# My new 6 month old male halfmoon and copper marble



## LaniBaby (Apr 14, 2009)

Hi everyone! I'm new to the forum. i've had bettas for awhile but recently I branched out a little. I now have two; they're both about 6 months old. One is a blue marble halfmoon (with a little clear spot in his tail) named Bluey and the other is a copper marble named Crumb. They both are super cute with lovely little personalities. They live in 3 gallon tanks with lights, heaters (when the weather calls for them) and filters (for after water changes). They have tons of plants and little flower pot caves. They even enjoy laser pointer games. They don't flare at each other through the glass, really. Crumb won't flare at all, not even at a mirror. He's rather docile. Bluey enjoys flaring at the mirror. They both like to eat their food right from my finger. They've both been changing colors as they grow and I'll take more pics as they develop!


----------



## dramaqueen (Jul 7, 2008)

They're absolutely gorgeous!! Welcome to the forum.


----------



## LaniBaby (Apr 14, 2009)

thank you, on both counts.


----------



## veganchick (Jan 10, 2009)

very pretty! I am always asking this from everyone........ but can You get some shots of their tanks, too? Anyway, you are lucky to fink such beautiful little guys!


----------



## LaniBaby (Apr 14, 2009)

veganchick said:


> very pretty! I am always asking this from everyone........ but can You get some shots of their tanks, too? Anyway, you are lucky to fink such beautiful little guys!


 
Thanks! Here are the tank photos! Bluey is on the bottom with the pink plant (it's all they had...) and he has doric columns and some tiger lillies (mostly silk.) Crumb is on the top (you can see him looking at bluey in the bluey photo) and he has a set of greek columns with more natural colored plants. they both have a little flower pot, but they don't go in it much. the heaters and filters are in the back. Crumb loves his short grasses in the front. I went with flat glass stones because they seem to like to lie on them and i wanted something smooth for their fins.

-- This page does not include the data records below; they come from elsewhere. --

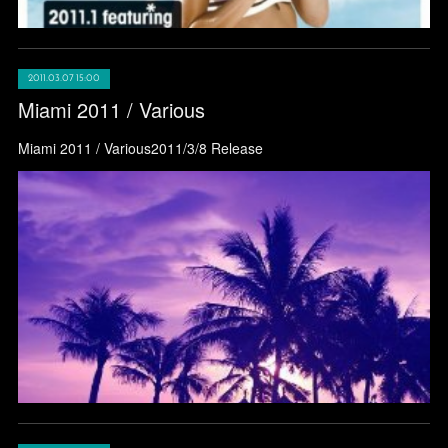
2011.03.07 15:00
Miami 2011 / Various
Miami 2011 / Various2011/3/8 Release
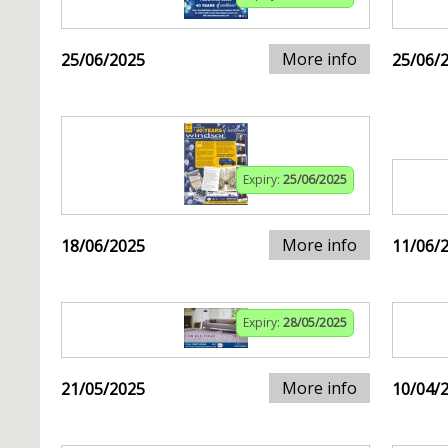
More info
25/06/2025
25/06/
Expiry:
25/06/2025
More info
18/06/2025
11/06/
Expiry:
28/05/2025
More info
21/05/2025
10/04/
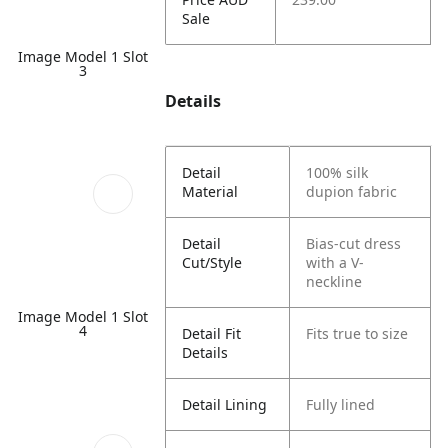
Sale
Image Model 1 Slot
3
Details
Detail
100% silk
Material
dupion fabric
Detail
Bias-cut dress
Cut/Style
with a V-
neckline
Image Model 1 Slot
4
Detail Fit
Fits true to size
Details
Detail Lining
Fully lined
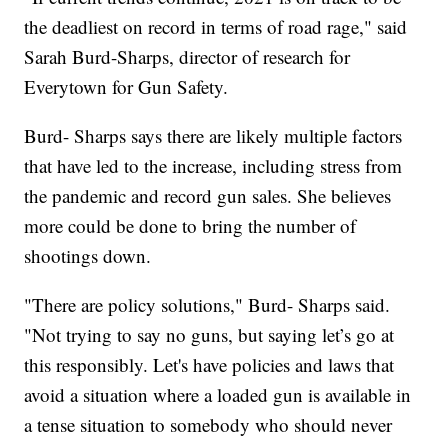
the deadliest on record in terms of road rage," said
Sarah Burd-Sharps, director of research for
Everytown for Gun Safety.
Burd- Sharps says there are likely multiple factors
that have led to the increase, including stress from
the pandemic and record gun sales. She believes
more could be done to bring the number of
shootings down.
"There are policy solutions," Burd- Sharps said.
"Not trying to say no guns, but saying let’s go at
this responsibly. Let's have policies and laws that
avoid a situation where a loaded gun is available in
a tense situation to somebody who should never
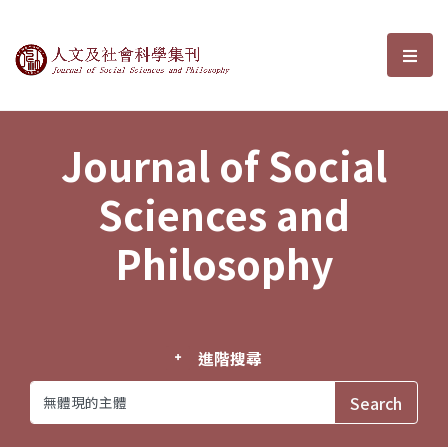
Journal of Social Sciences and P
選單
Journal of Social
Sciences and
Philosophy
進階搜尋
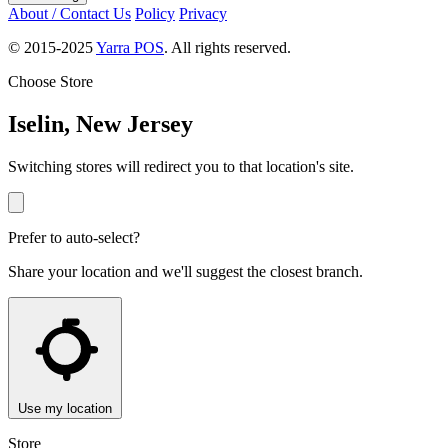
About / Contact Us
Policy
Privacy
© 2015-2025
Yarra POS
. All rights reserved.
Choose Store
Iselin, New Jersey
Switching stores will redirect you to that location's site.
Prefer to auto-select?
Share your location and we'll suggest the closest branch.
Use my location
Store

I'd eventually like to get something like a 10 gallon for at least Crumb because he LOVES to swim all day but right now I don't have the space since I also have 3 cats and a dog and that's the only place in the house that will safely hold their tanks where I can see them and they can see everything.


----------



## froglady (Apr 12, 2009)

Very Beautiful Fish . tank setup very excellent.


----------



## dramaqueen (Jul 7, 2008)

Nice tanks!


----------



## luver09 (Apr 15, 2009)

Your bettas are soo GORGEOUS!!! I like the their tanks too, very classy.


----------



## LaniBaby (Apr 14, 2009)

Thank you. I did my best for the little guys. Bluey is currently enlarging his bubble nest. I"ll have to take a pic of it and post it. It's quite the nest!


----------